After creating the table, you need to make the AWS Glue Data Catalog aware of any existing data and partitions by adding partition metadata to the table. To do this, you use the Metastore Consistency Check utility to scan for and add partition metadata to the AWS Glue Data Catalog.

MSCK REPAIR TABLE crr_preexisting_demo;

To learn more about why this is required, see the documentation on MSCK REPAIR TABLE and data partitioning in the Amazon Athena User Guide.

Now that the table and partitions are registered in the Data Catalog, you can query the inventory files with Amazon Athena.

SELECT * FROM crr_preexisting_demo where dt='2019-02-24-04-00';

The results of the query are as follows.

The query returns all rows in the S3 inventory for a specific delivery date. You’re now ready to launch an EMR cluster to copy in place the pre-existing and failed objects.

Note: If your goal is to fix FAILED objects, make sure that you correct what caused the failure (IAM permissions or S3 bucket policies) before proceeding to the next step.

Create an EMR cluster to copy objects

To parallelize the copy-in-place operations, run a Spark job on Amazon EMR. To facilitate EMR cluster creation and EMR step submission, we wrote a bash script (available in this GitHub repository).

To run the script, clone the GitHub repo. Then launch the EMR cluster as follows:

$ git clone https://github.com/aws-samples/amazon-s3-crr-preexisting-objects
$ ./launch emr.sh

Note: Running the bash script results in AWS charges.
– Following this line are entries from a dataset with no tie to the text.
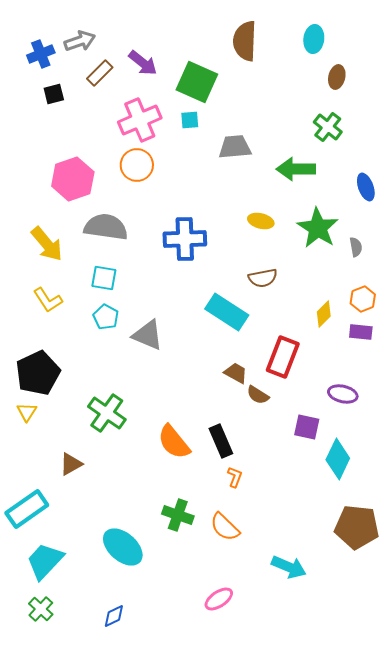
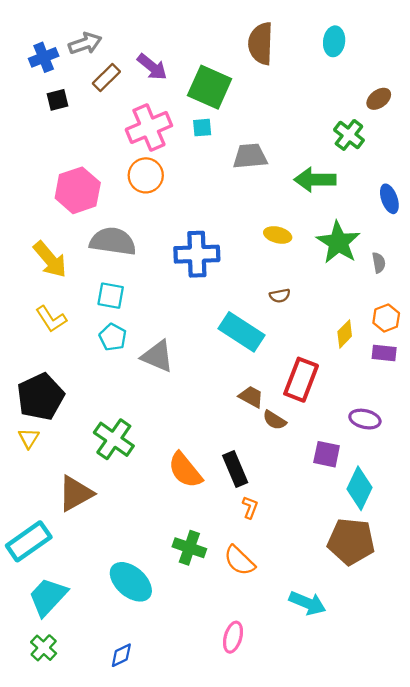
brown ellipse: (337, 77) -> (379, 99), moved, turned 40
brown semicircle: (263, 278) -> (280, 296), size x0.7
brown triangle: (71, 464) -> (76, 494), size x1.5
brown pentagon: (357, 527) -> (351, 541), moved
pink ellipse: (219, 599) -> (233, 637), turned -40

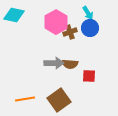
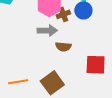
gray arrow: (54, 63) -> (47, 31), moved
red square: (89, 76) -> (96, 65), moved, size x1.5

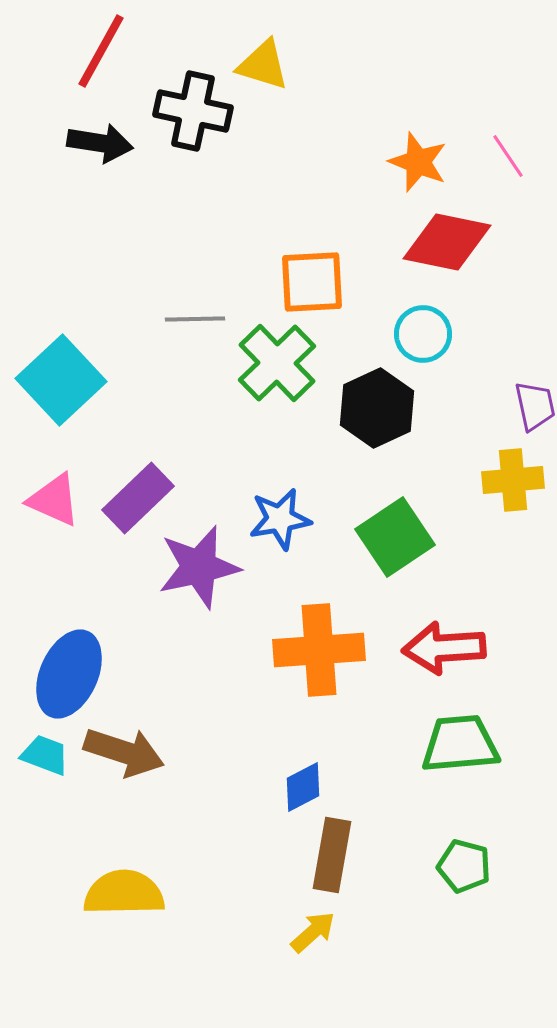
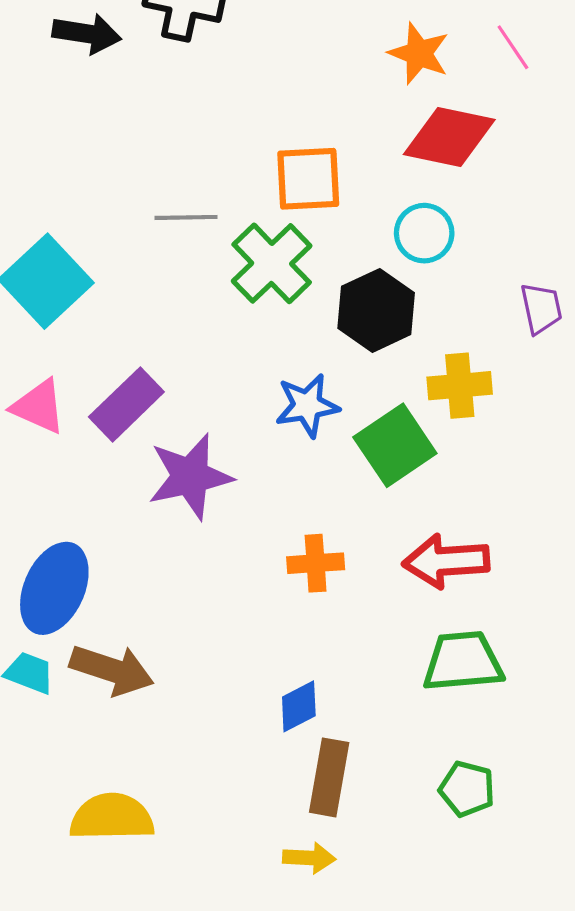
yellow cross: (513, 480) -> (460, 386), moved
blue star: (280, 519) -> (307, 405), moved
orange cross: (319, 650) -> (316, 563), size x0.6
yellow arrow: (313, 932) -> (309, 858), turned 45

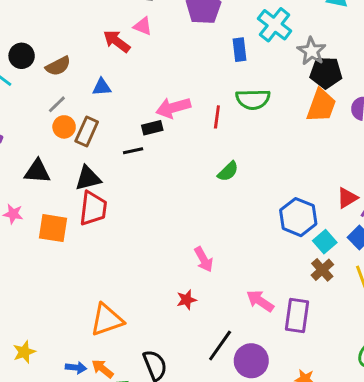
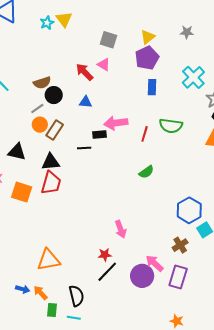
blue rectangle: (239, 50) -> (152, 87), moved
black circle: (22, 56) -> (54, 95), moved
blue triangle: (102, 87) -> (86, 102), moved
brown cross: (322, 270) -> (180, 245), moved
black line: (220, 345) -> (107, 272), moved
purple circle: (251, 361) -> (142, 276), moved

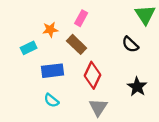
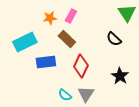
orange star: (50, 30) -> (50, 18), moved
cyan rectangle: (29, 48) -> (25, 42), size x1.6
cyan semicircle: (51, 100) -> (65, 95), moved

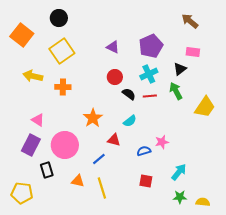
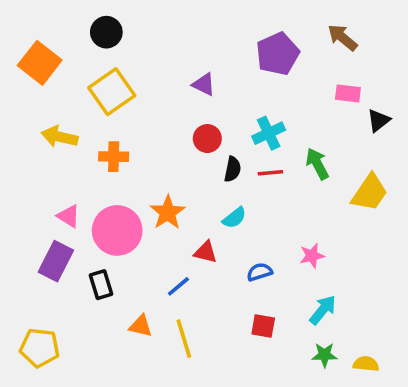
purple pentagon: (151, 46) -> (278, 54), moved
black triangle: (180, 69) -> (379, 120), moved
black semicircle: (129, 94) -> (233, 169), turned 64
pink star: (162, 142) -> (312, 256), moved
pink circle: (65, 145) -> (117, 230), moved
black rectangle: (47, 170) -> (101, 285), moved

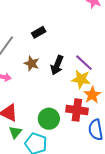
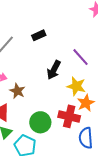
brown star: (32, 63) -> (17, 91), moved
purple line: (84, 63) -> (80, 57), moved

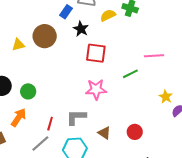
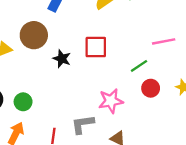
black star: (81, 29) -> (62, 59), moved
pink star: (96, 89) -> (111, 101), moved
red circle: (135, 132) -> (151, 88), moved

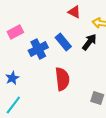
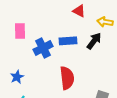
pink rectangle: (15, 32) -> (20, 31), turned -63
blue rectangle: (63, 42) -> (68, 41), turned -54

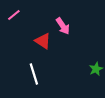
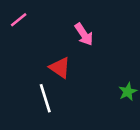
red triangle: (43, 41) -> (60, 68), moved

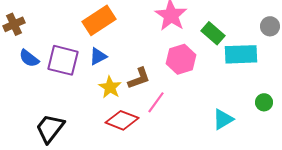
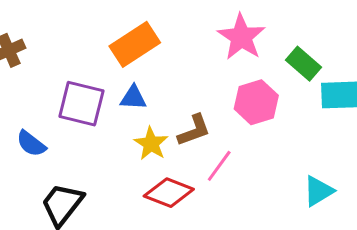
blue triangle: (98, 56) -> (133, 98), turned 30
blue semicircle: (29, 58) -> (31, 144), moved

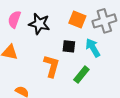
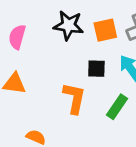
orange square: (77, 19) -> (105, 30), turned -30
black star: (39, 24) -> (68, 25), moved

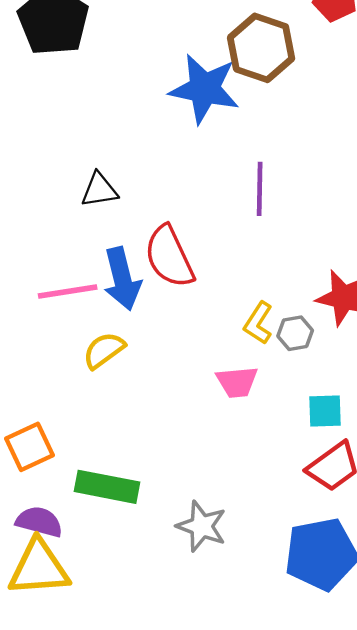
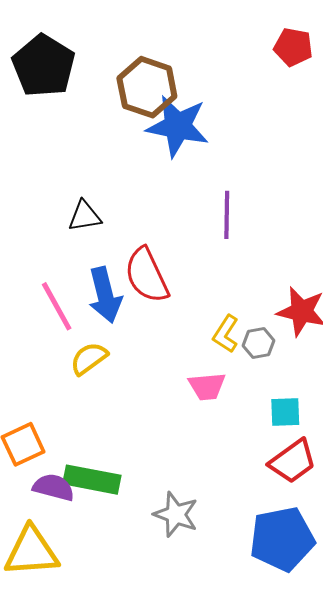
brown hexagon: (261, 48) -> (147, 87), moved
pink line: (68, 292) -> (57, 306), turned 70
purple semicircle: (39, 522) -> (54, 487), moved

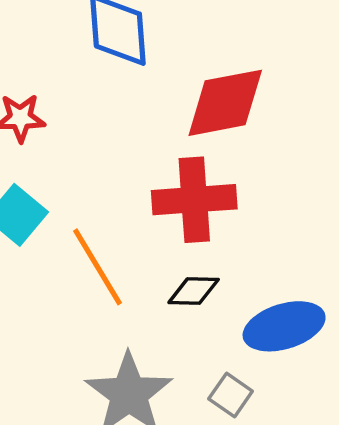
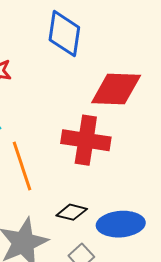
black diamond: (194, 291) -> (72, 212), moved

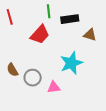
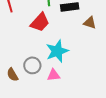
cyan star: (71, 63) -> (57, 51), moved
brown semicircle: (12, 70) -> (12, 75), moved

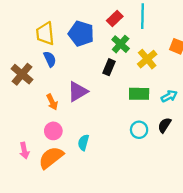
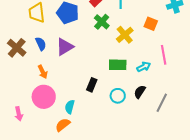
blue semicircle: (50, 59) -> (41, 44), moved
black rectangle: (109, 67) -> (92, 85), moved
purple triangle: (78, 92) -> (65, 47), moved
pink circle: (53, 131) -> (44, 97), size x1.5
orange semicircle: (51, 158) -> (63, 125), moved, size x0.7

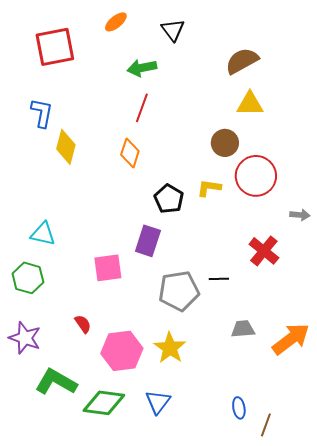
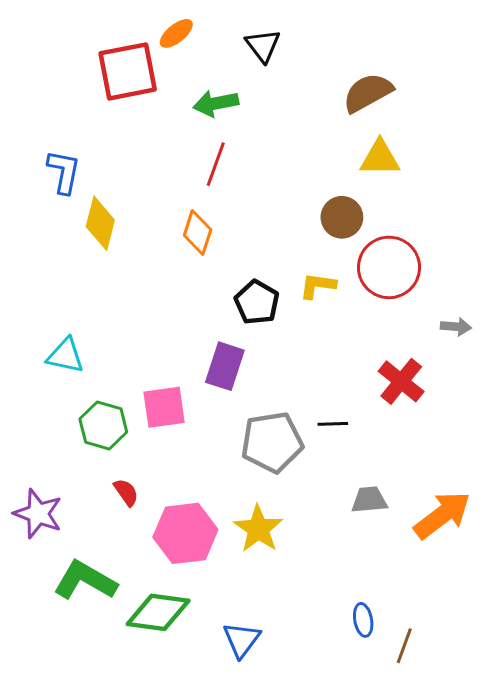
red square: (55, 47) -> (128, 71), moved
green hexagon: (28, 278) -> (103, 425), moved
blue triangle: (158, 402) -> (242, 640), moved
By default, it creates two Amazon EC2 instances, one m4.xlarge and one m4.2xlarge. Auto-termination is enabled so when the cluster is finished with the in-place copies, it terminates.

The script performs the following tasks:

  1. Creates the default EMR roles (EMR_EC2_DefaultRole and EMR_DefaultRole).
  2. Uploads the files used for bootstrap actions and steps to Amazon S3 (we use crr-preexisting-demo-inventory to store these files).
  3. Creates an EMR cluster with Apache Spark installed using the create-cluster

After the cluster is provisioned:

  1. A bootstrap action installs boto3 and awscli.
  2. Two steps execute, copying the Spark application to the master node and then running the application.

The following are highlights from the Spark application. You can find the complete code for this example in the amazon-s3-crr-preexisting-objects repo on GitHub.

Here we select records from the table registered with the AWS Glue Data Catalog, filtering for objects with a replication_status of "FAILED" or “”.

query = """
        SELECT bucket, key
        FROM {}
        WHERE dt = '{}'
        AND (replication_status = '""'
        OR replication_status = '"FAILED"')
        """.format(inventory_table, inventory_date)

print('Query: {}'.format(query))

crr_failed = spark.sql(query)

We call the copy_object function for each key returned by the previous query.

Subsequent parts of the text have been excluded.